# How To Replace This Fixture?



## JackOfAllTrades (Jan 8, 2008)

I am assuming a *scaffold* would be the only way to remove the fixture SAFELY. Any recommendations?


----------



## chris75 (Aug 25, 2007)

JackOfAllTrades said:


> I am assuming a *scaffold* would be the only way to remove the fixture SAFELY. Any recommendations?
> 
> I am in the Goodyear, AZ area....



Scaffold... PITA, I would have sold them one of these. http://www.aladdinlightlift.com/ That install is just senseless.


----------



## Jay123 (May 7, 2008)

How about an adventurous 10 year old?

Take em' out to see the new Indiana Jones movie first...that thing will be history in no time. :laughing:

J


----------



## Jay123 (May 7, 2008)

Of course, that will just take care of the "removal" part.

J


----------



## Sir MixAlot (Apr 4, 2008)

How high is that ceiling? This what I did for a 37' ceiling.


----------



## Jay123 (May 7, 2008)

That would definitely work for the "replace" part of the job.

J


----------



## Nestor_Kelebay (Jun 17, 2008)

Sir MixALot:

I guess the natural question is:

What does the owner of that house do to replace the bulbs in the recessed light fixtures in the ceiling? Rent a scizzor lift to replace the bulb?
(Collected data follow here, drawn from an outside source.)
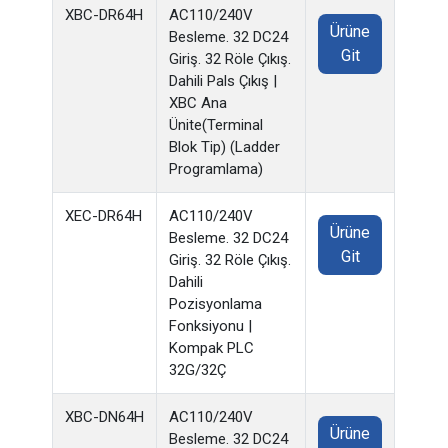
XBC-DR64H
AC110/240V
Ürüne
Besleme. 32 DC24
Git
Giriş. 32 Röle Çıkış.
Dahili Pals Çıkış |
XBC Ana
Ünite(Terminal
Blok Tip) (Ladder
Programlama)
XEC-DR64H
AC110/240V
Ürüne
Besleme. 32 DC24
Git
Giriş. 32 Röle Çıkış.
Dahili
Pozisyonlama
Fonksiyonu |
Kompak PLC
32G/32Ç
XBC-DN64H
AC110/240V
Ürüne
Besleme. 32 DC24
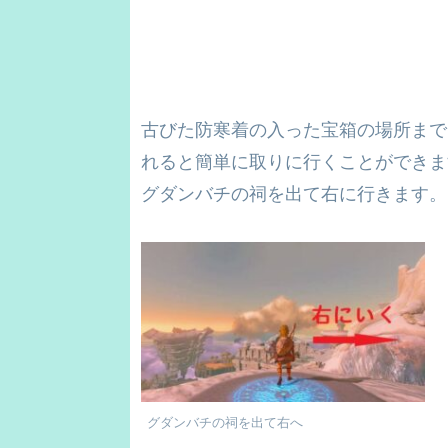
古びた防寒着の入った宝箱の場所まで
れると簡単に取りに行くことができま
グダンバチの祠を出て右に行きます。
グダンバチの祠を出て右へ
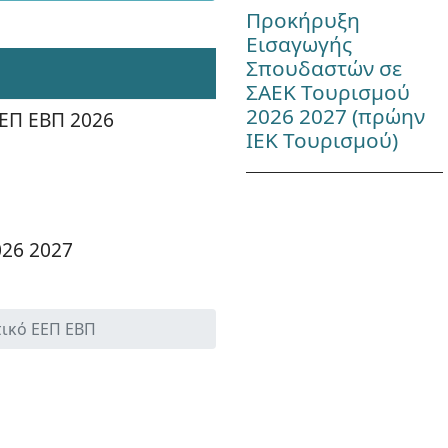
Προκήρυξη
Εισαγωγής
Σπουδαστών σε
ΣΑΕΚ Τουρισμού
2026 2027 (πρώην
ΕΕΠ ΕΒΠ 2026
ΙΕΚ Τουρισμού)
026 2027
ικό ΕΕΠ ΕΒΠ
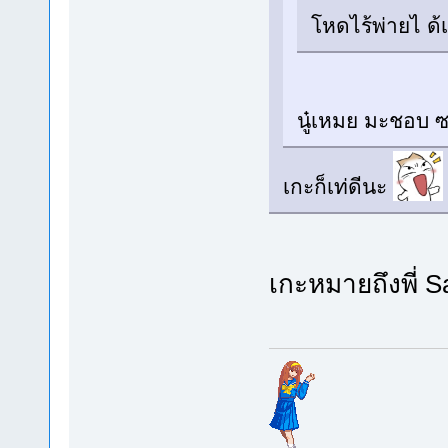
โหดไร้พ่ายไ ด้
นู๋เหมย มะชอบ 
เกะก็เท่ดีนะ
เกะหมายถึงพี่ S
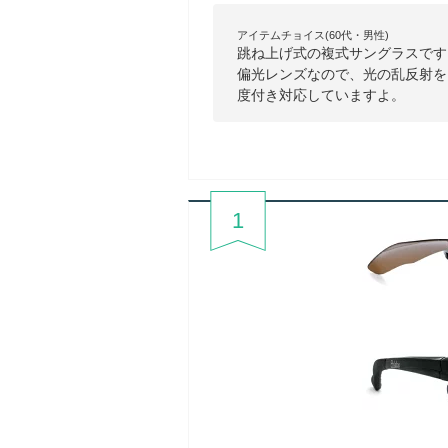
アイテムチョイス(60代・男性)
跳ね上げ式の複式サングラスです
偏光レンズなので、光の乱反射を
度付き対応していますよ。
1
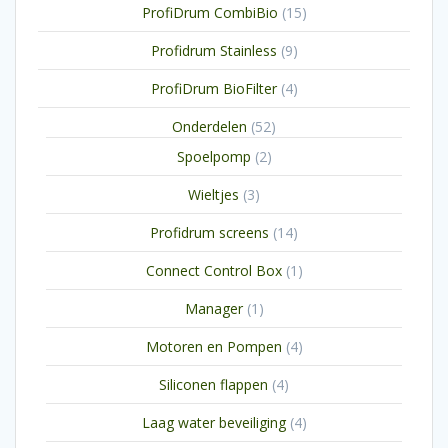
15
ProfiDrum CombiBio
15
producten
9
Profidrum Stainless
9
producten
4
ProfiDrum BioFilter
4
producten
52
Onderdelen
52
producten
2
Spoelpomp
2
producten
3
Wieltjes
3
producten
14
Profidrum screens
14
producten
1
Connect Control Box
1
product
1
Manager
1
product
4
Motoren en Pompen
4
producten
4
Siliconen flappen
4
producten
4
Laag water beveiliging
4
producten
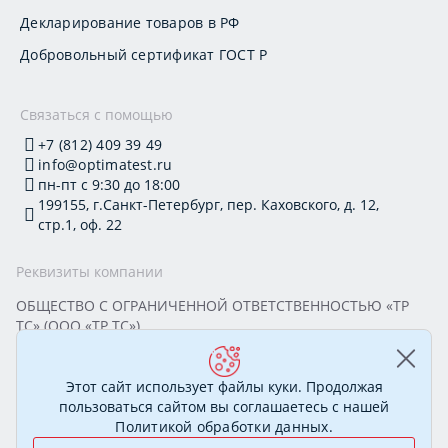
Декларирование товаров в РФ
Добровольный сертификат ГОСТ Р
Связаться с помощью
+7 (812) 409 39 49
info@optimatest.ru
пн-пт с 9:30 до 18:00
199155, г.Санкт-Петербург, пер. Каховского, д. 12,
стр.1, оф. 22
Реквизиты компании
ОБЩЕСТВО С ОГРАНИЧЕННОЙ ОТВЕТСТВЕННОСТЬЮ «ТР
ТС» (ООО «ТР ТС»)
Юридический адрес: 199155, г. Санкт-Петербург, пер.
Каховского, д. 12, стр. 1, помещение 22-Н
ИНН 7813295032 КПП 780101001 ОГРН 1177847388894
Этот сайт использует файлы куки. Продолжая
ОКПО 20395319 Генеральный директор: Соколова Алёна
пользоваться сайтом вы соглашаетесь с нашей
Олеговна
Политикой обработки данных
.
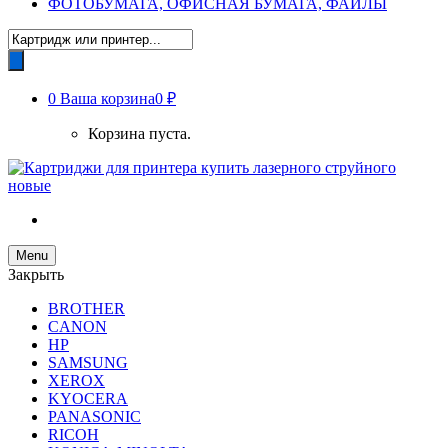
ФОТОБУМАГА, ОФИСНАЯ БУМАГА, ФАЙЛЫ
Поиск
товаров
0
Ваша корзина
0 ₽
Корзина пуста.
Menu
Закрыть
BROTHER
CANON
HP
SAMSUNG
XEROX
KYOCERA
PANASONIC
RICOH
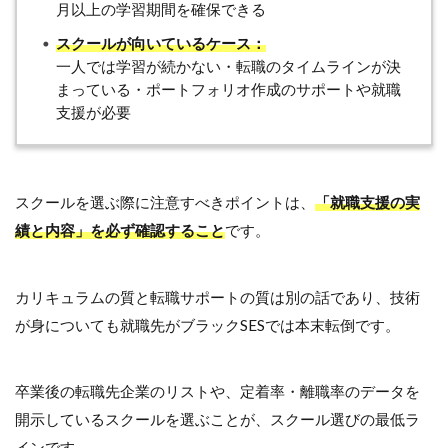
月以上の学習期間を確保できる
スクールが向いているケース：
一人では学習が続かない・転職のタイムラインが決
まっている・ポートフォリオ作成のサポートや就職
支援が必要
スクールを選ぶ際に注意すべきポイントは、
「就職支援の実
績と内容」を必ず確認すること
です。
カリキュラムの質と転職サポートの質は別の話であり、技術
が身についても就職先がブラックSESでは本末転倒です。
卒業後の転職先企業のリストや、定着率・離職率のデータを
開示しているスクールを選ぶことが、スクール選びの最低ラ
インです。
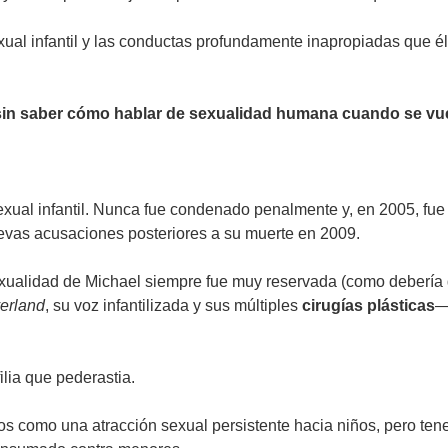
ual infantil y las conductas profundamente inapropiadas que 
in saber cómo hablar de sexualidad humana cuando se vuel
al infantil. Nunca fue condenado penalmente y, en 2005, fue a
nuevas acusaciones posteriores a su muerte en 2009.
exualidad de Michael siempre fue muy reservada (como debería d
erland
, su voz infantilizada y sus múltiples
cirugías plásticas
—
ilia que pederastia.
icos como una atracción sexual persistente hacia niños, pero te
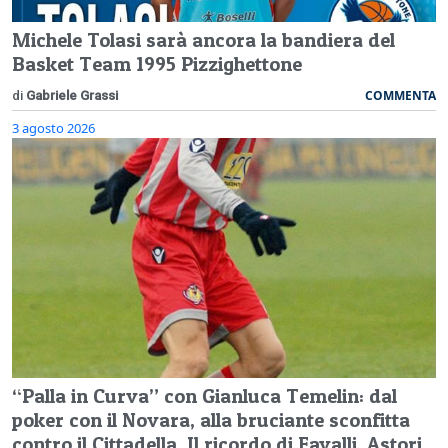
Michele Tolasi sarà ancora la bandiera del
Basket Team 1995 Pizzighettone
COMMENTA
di
Gabriele Grassi
3 agosto 2026
“Palla in Curva” con Gianluca Temelin: dal
poker con il Novara, alla bruciante sconfitta
contro il Cittadella. Il ricordo di Favalli, Astori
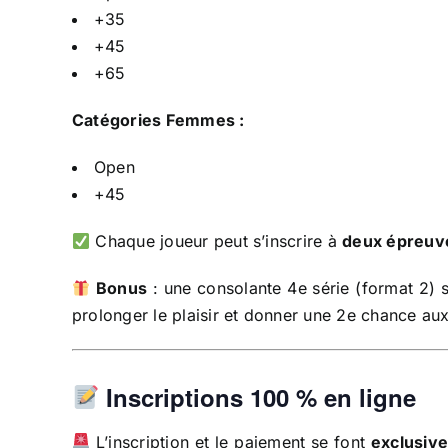
+35
+45
+65
Catégories Femmes :
Open
+45
Chaque joueur peut s’inscrire à
deux épreu
Bonus
: une consolante 4e série (format 2) 
prolonger le plaisir et donner une 2e chance aux
Inscriptions 100 % en ligne
L’inscription et le paiement se font
exclusiv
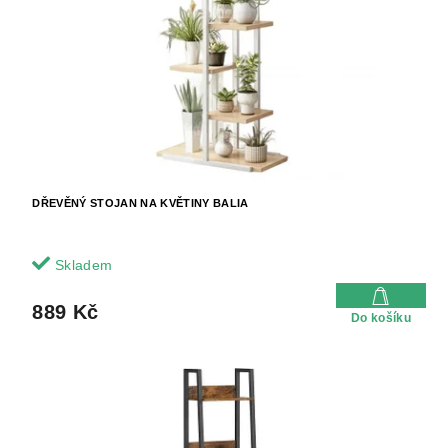
k
r
t
o
ů
d
u
k
t
ů
DŘEVĚNÝ STOJAN NA KVĚTINY BALIA
Skladem
889 Kč
Do košíku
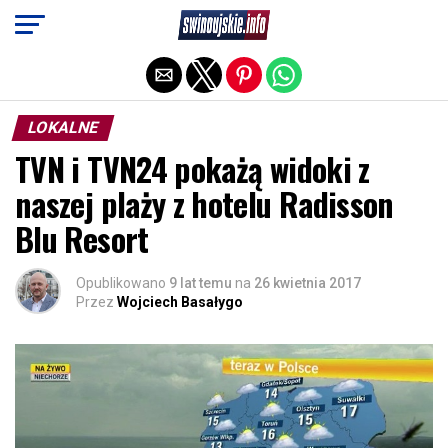
Exit mobile version
LOKALNE
TVN i TVN24 pokażą widoki z
naszej plaży z hotelu Radisson
Blu Resort
Opublikowano
9 lat temu
na
26 kwietnia 2017
Przez
Wojciech Basałygo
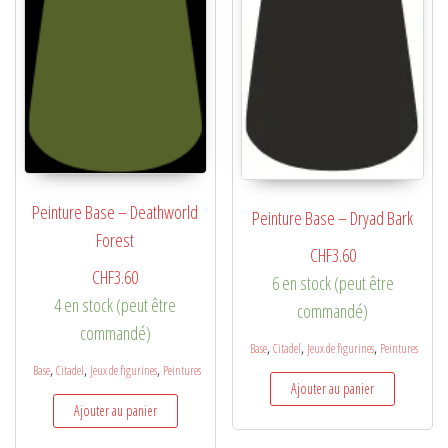
Peinture Base – Deathworld
Peinture Base – Dryad Bark
Forest
CHF
3.60
CHF
3.60
6 en stock (peut être
4 en stock (peut être
commandé)
commandé)
,
,
,
Base
Citadel
Jeux de figurines
Peintures
,
,
,
Base
Citadel
Jeux de figurines
Peintures
Ajouter au panier
Ajouter au panier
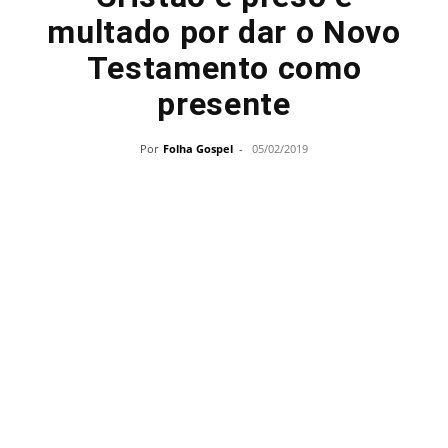
multado por dar o Novo
Testamento como
presente
Por
Folha Gospel
-
05/02/2019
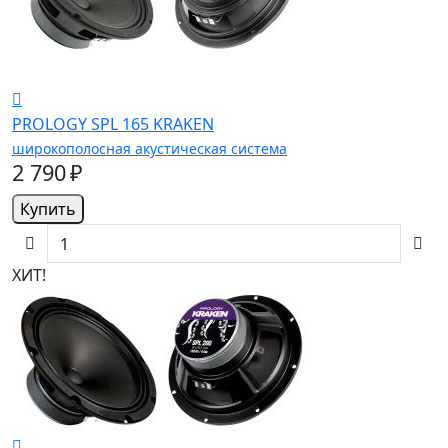
PROLOGY SPL 165 KRAKEN
широкополосная акустическая система
2 790 ₽
Купить
ХИТ!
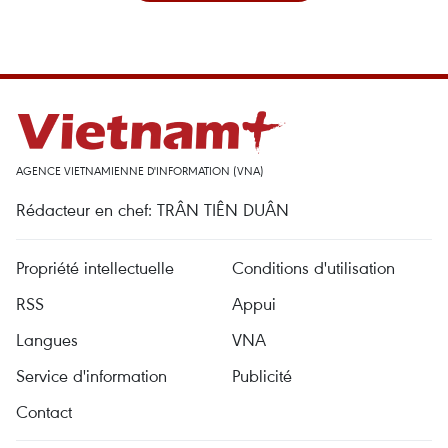
AGENCE VIETNAMIENNE D'INFORMATION (VNA)
Rédacteur en chef: TRÂN TIÊN DUÂN
Propriété intellectuelle
Conditions d'utilisation
RSS
Appui
Langues
VNA
Service d'information
Publicité
Contact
Why do architects do stuff like that? It's gonna cost $4 for a new bulb, and $300 per day to rent that lift to change the bulb. What's wrong with doing stuff that way?


----------



## home decorations (Sep 25, 2008)

Nestor_Kelebay said:


> Sir MixALot:
> 
> I guess the natural question is:
> 
> ...


Yah...it really is expensive to replace a bulb now a days...:laughing:


----------